Utah Rep. Chaffetz: Probe USAID's Afghan 'Slush Fund'

Utah Rep. Chaffetz: Probe USAID's Afghan 'Slush Fund'

By    |   Monday, 14 April 2014 10:20 AM EDT

The chairman of a key House oversight panel is calling for an investigation into whether the U.S. Agency for International Development is using a $175 million "slush fund" to make payoffs to Afghan government officials.

The aid agency claims it set up the Afghan Incentive Fund to "drive reforms" in the war-torn nation, which has long been plagued by corruption.

But Utah Republican Rep. Jason Chaffetz, whose House Oversight and Government Reform subcommittee oversees USAID spending in Afghanistan, told The Washington Times that he didn't hear about the fund until a heated exchange with the agency’s top official at a hearing last week. "Something here doesn’t smell right," he said.

Comments by the official made the money "sound like a slush fund for manipulating how members of the Afghan parliament act," he told the newspaper. "How has it been used, and who did we pay off with it?"

In a letter April 11, Chaffetz requested an investigation by the Special Inspector General for Afghanistan Reconstruction (SIGAR), John F. Sopko, into the fund, saying he questioned whether it "is necessary and effective.’

About $20 billion has been channeled into Afghan reconstruction over the past 12 years.

Sopko's auditors recently accused USAID of attempting to conceal corruption within all 16 of the Afghan government ministries that receive agency money.

They reported that there is a high risk of assistance being stolen or wasted. One example is the Afghan Mine Ministry, which it said is potentially "paying higher prices for commodities and services to finance kickbacks and bribes."

In another, the Afghan Ministry of Rural Rehabilitation and Development does not have a mechanism "for screening of beneficiaries for their possible links with terrorist organizations before signing contracts or providing funds to the suppliers."

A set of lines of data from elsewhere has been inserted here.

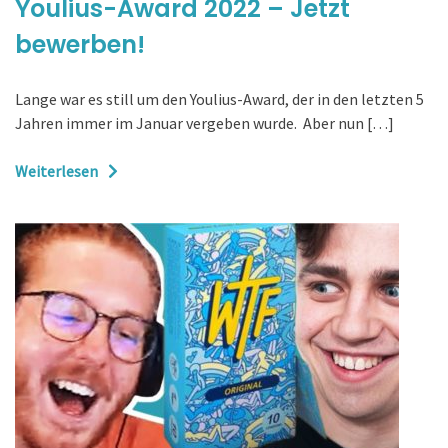
Youlius-Award 2022 – Jetzt
bewerben!
Lange war es still um den Youlius-Award, der in den letzten 5
Jahren immer im Januar vergeben wurde. Aber nun […]
Weiterlesen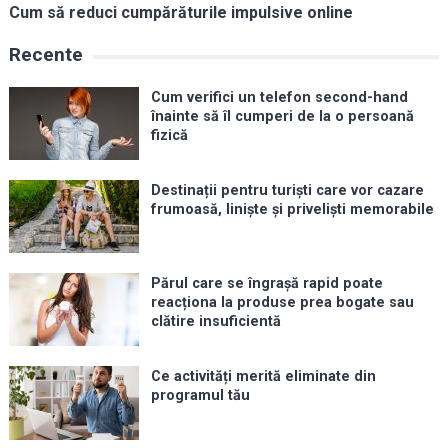
Cum să reduci cumpărăturile impulsive online
Recente
Cum verifici un telefon second-hand
înainte să îl cumperi de la o persoană
fizică
Destinații pentru turiști care vor cazare
frumoasă, liniște și priveliști memorabile
Părul care se îngrașă rapid poate
reacționa la produse prea bogate sau
clătire insuficientă
Ce activități merită eliminate din
programul tău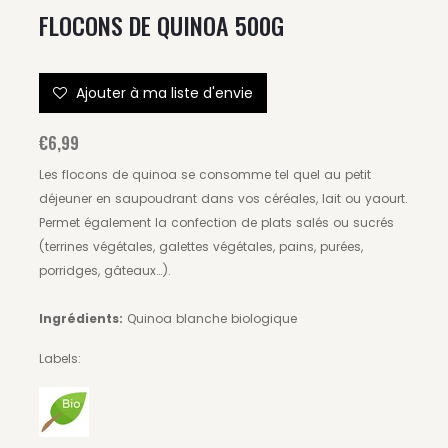
FLOCONS DE QUINOA 500G
Ajouter à ma liste d'envie
€6,99
Les flocons de quinoa se consomme tel quel au petit
déjeuner en saupoudrant dans vos céréales, lait ou yaourt.
Permet également la confection de plats salés ou sucrés
(terrines végétales, galettes végétales, pains, purées,
porridges, gâteaux…).
Ingrédients:
Quinoa blanche biologique
Labels: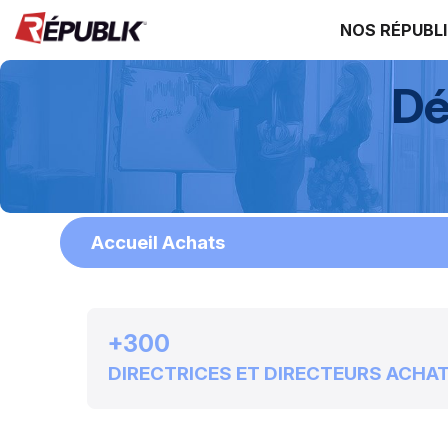
NOS RÉPUBL
Dé
Accueil Achats
+300
DIRECTRICES ET DIRECTEURS ACHA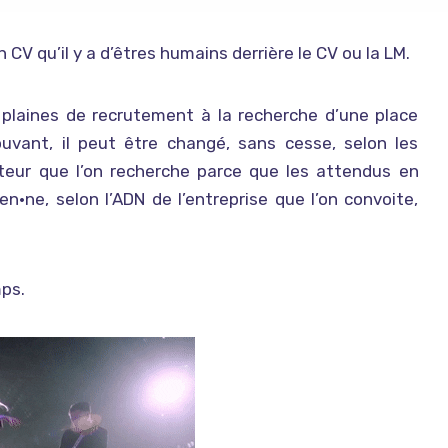
n CV qu’il y a d’êtres humains derrière le CV ou la LM.
s plaines de recrutement à la recherche d’une place
uvant, il peut être changé, sans cesse, selon les
teur que l’on recherche parce que les attendus en
ne, selon l’ADN de l’entreprise que l’on convoite,
mps.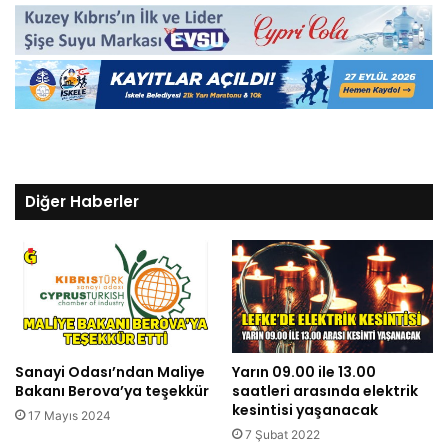
Diğer Haberler
Sanayi Odası’ndan Maliye
Yarın 09.00 ile 13.00
Bakanı Berova’ya teşekkür
saatleri arasında elektrik
kesintisi yaşanacak
17 Mayıs 2024
7 Şubat 2022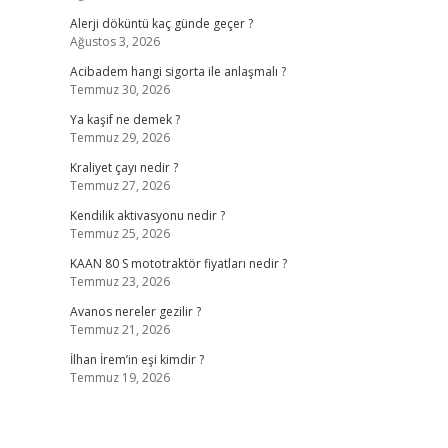
Alerji döküntü kaç günde geçer ?
Ağustos 3, 2026
Acibadem hangi sigorta ile anlaşmalı ?
Temmuz 30, 2026
Ya kaşif ne demek ?
Temmuz 29, 2026
Kraliyet çayı nedir ?
Temmuz 27, 2026
Kendilik aktivasyonu nedir ?
Temmuz 25, 2026
KAAN 80 S mototraktör fiyatları nedir ?
Temmuz 23, 2026
Avanos nereler gezilir ?
Temmuz 21, 2026
İlhan İrem’in eşi kimdir ?
Temmuz 19, 2026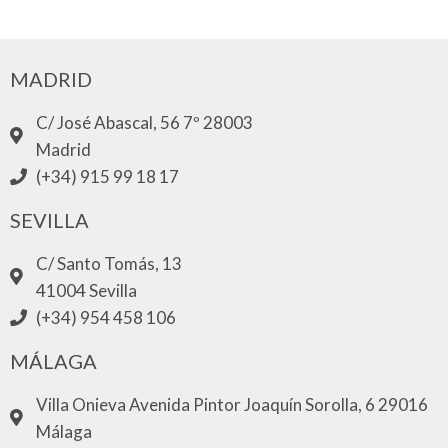
MADRID
C/ José Abascal, 56 7º 28003
Madrid
(+34) 915 99 18 17
SEVILLA
C/ Santo Tomás, 13
41004 Sevilla
(+34) 954 458 106
MÁLAGA
Villa Onieva Avenida Pintor Joaquín Sorolla, 6 29016
Málaga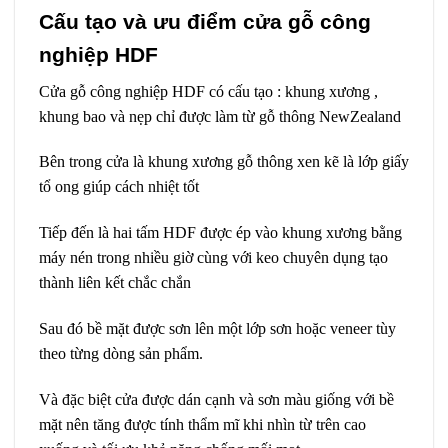
Cấu tạo và ưu điểm cửa gỗ công
nghiệp HDF
Cửa gỗ công nghiệp HDF có cấu tạo : khung xương ,
khung bao và nẹp chỉ được làm từ gỗ thông NewZealand
Bên trong cửa là khung xương gỗ thông xen kẽ là lớp giấy
tổ ong giúp cách nhiệt tốt
Tiếp đến là hai tấm HDF được ép vào khung xương bằng
máy nén trong nhiều giờ cùng với keo chuyên dụng tạo
thành liên kết chắc chắn
Sau đó bề mặt được sơn lên một lớp sơn hoặc veneer tùy
theo từng dòng sản phẩm.
Và đặc biệt cửa được dán cạnh và sơn màu giống với bề
mặt nên tăng được tính thẩm mĩ khi nhìn từ trên cao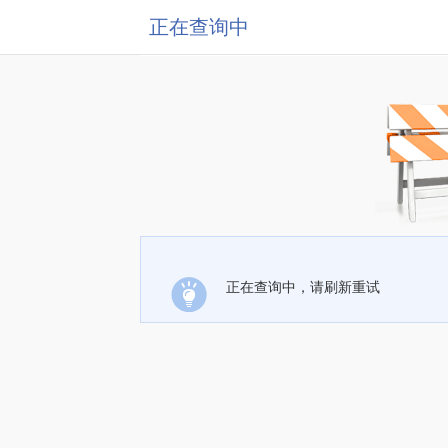
正在查询中
正在查询中，请刷新重试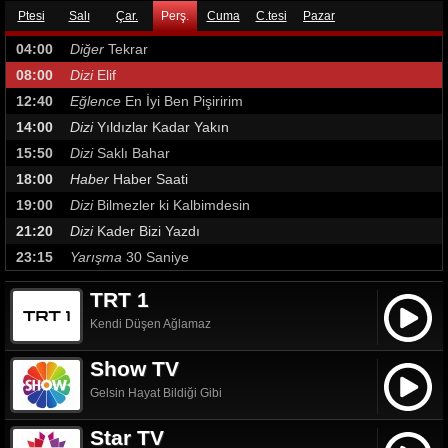
Ptesi
Salı
Çar.
Perş.
Cuma
C.tesi
Pazar
04:00
Diğer
Tekrar
08:00
Dizi
Elif
12:40
Eğlence
En İyi Ben Pişiririm
14:00
Dizi
Yıldızlar Kadar Yakın
15:50
Dizi
Saklı Bahar
18:00
Haber
Haber Saati
19:00
Dizi
Bilmezler ki Kalbimdesin
21:20
Dizi
Kader Bizi Yazdı
23:15
Yarışma
30 Saniye
TRT 1
Kendi Düşen Ağlamaz
Show TV
Gelsin Hayat Bildiği Gibi
Star TV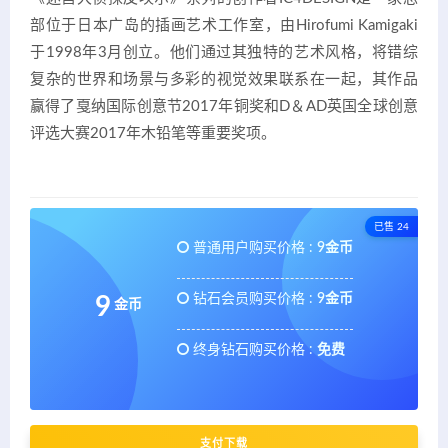
部位于日本广岛的插画艺术工作室，由Hirofumi Kamigaki
于1998年3月创立。他们通过其独特的艺术风格，将错综
复杂的世界和场景与多彩的视觉效果联系在一起，其作品
赢得了戛纳国际创意节2017年铜奖和D＆AD英国全球创意
评选大赛2017年木铅笔等重要奖项。
已售 24
普通用户购买价格 :
9金币
钻石会员购买价格 :
9金币
9
金币
终身钻石购买价格 :
免费
支付下载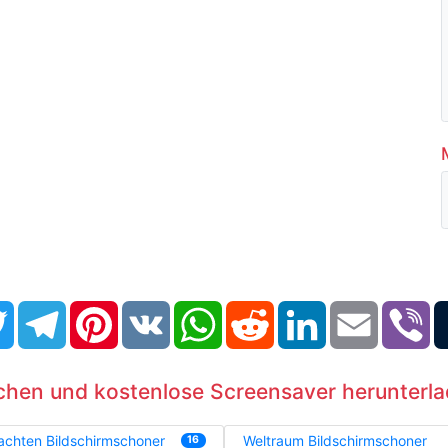
book
Twitter
Telegram
Pinterest
VK
WhatsApp
Reddit
LinkedIn
Email
Vi
chen und kostenlose Screensaver herunterl
achten Bildschirmschoner
Weltraum Bildschirmschoner
16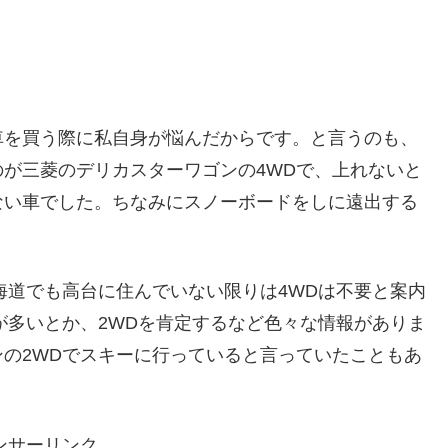
車を買う際に私自身が悩んだからです。と言うのも、
が三菱のデリカスターワゴンの4WDで、上れないと
ない車でした。ちなみにスノーボードをしに遠出する
。
海道でも高台に住んでいない限りは4WDは不要と案内
が多いとか、2WDを肯定するなど色々な情報がありま
の2WDでスキーに行っていると言っていたこともあ
。
ンサーリンク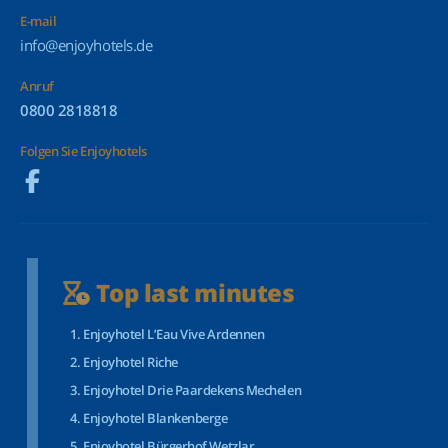
E-mail
info@enjoyhotels.de
Anruf
0800 2818818
Folgen Sie Enjoyhotels
Top last minutes
Enjoyhotel L’Eau Vive Ardennen
Enjoyhotel Riche
Enjoyhotel Drie Paardekens Mechelen
Enjoyhotel Blankenberge
Enjoyhotel Bürgerhof Wetzlar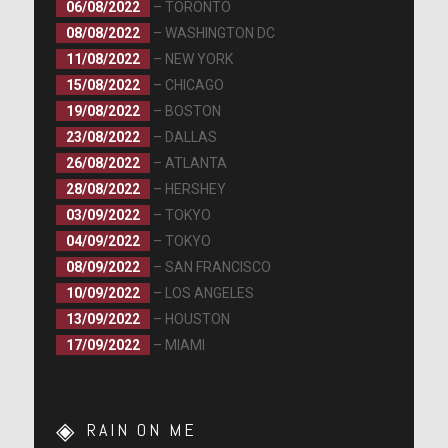
06/08/2022
– TORONTO
08/08/2022
– WASHINGTON DC
11/08/2022
– NEW YORK
15/08/2022
– CHICAGO
19/08/2022
– BOSTON
23/08/2022
– DALLAS
26/08/2022
– ATLANTA
28/08/2022
– HERSHEY
03/09/2022
– TOKYO
04/09/2022
– TOKYO
08/09/2022
– SAN FRANCISCO
10/09/2022
– LOS ANGELES
13/09/2022
– HOUSTON
17/09/2022
– MIAMI
RAIN ON ME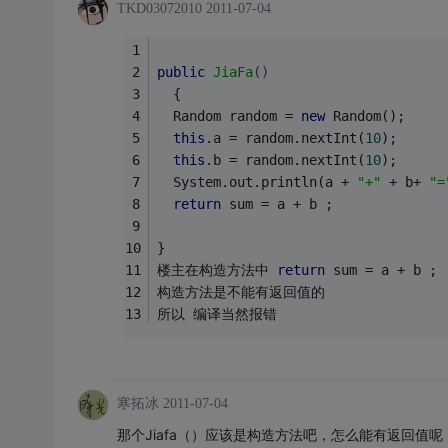
TKD03072010
2011-07-04
public
JiaFa
()
  {
  Random random = 
new
 Random();
this
.a = random.nextInt(
10
);
this
.b = random.nextInt(
10
);
  System.out.println(a + 
"+"
 + b+ 
"=
return
 sum = a + b ;
}
楼主在构造方法中 
return
 sum = a + b ; 
构造方法是不能有返回值的
所以 编译当然报错
寒拓冰
2011-07-04
那个Jiafa（）应该是构造方法吧，怎么能有返回值呢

The study was so negative that USAID officials pushed SIGAR to keep it a secret. Their request was denied based on the public’s right to know.

USAID defended its oversight.

"The funds earned by the Afghan government for achieving the reform targets are placed into the World Bank’s Afghanistan Reconstruction Trust Fund, which is subject to strict oversight and safeguards," said Kathleen Campbell, deputy assistant administrator in USAID’s Office of Afghanistan and Pakistan Affairs.

"The incentive funds for civilian aid projects are drawn from existing Afghan assistance programs and do not represent an increase in overall Afghanistan funding. The United States committed to tie $175 million to incentive funding to drive reforms within the Afghan government. There has been some progress, but we have already withheld $30 million because the Afghan government has not achieved all of the targeted reforms."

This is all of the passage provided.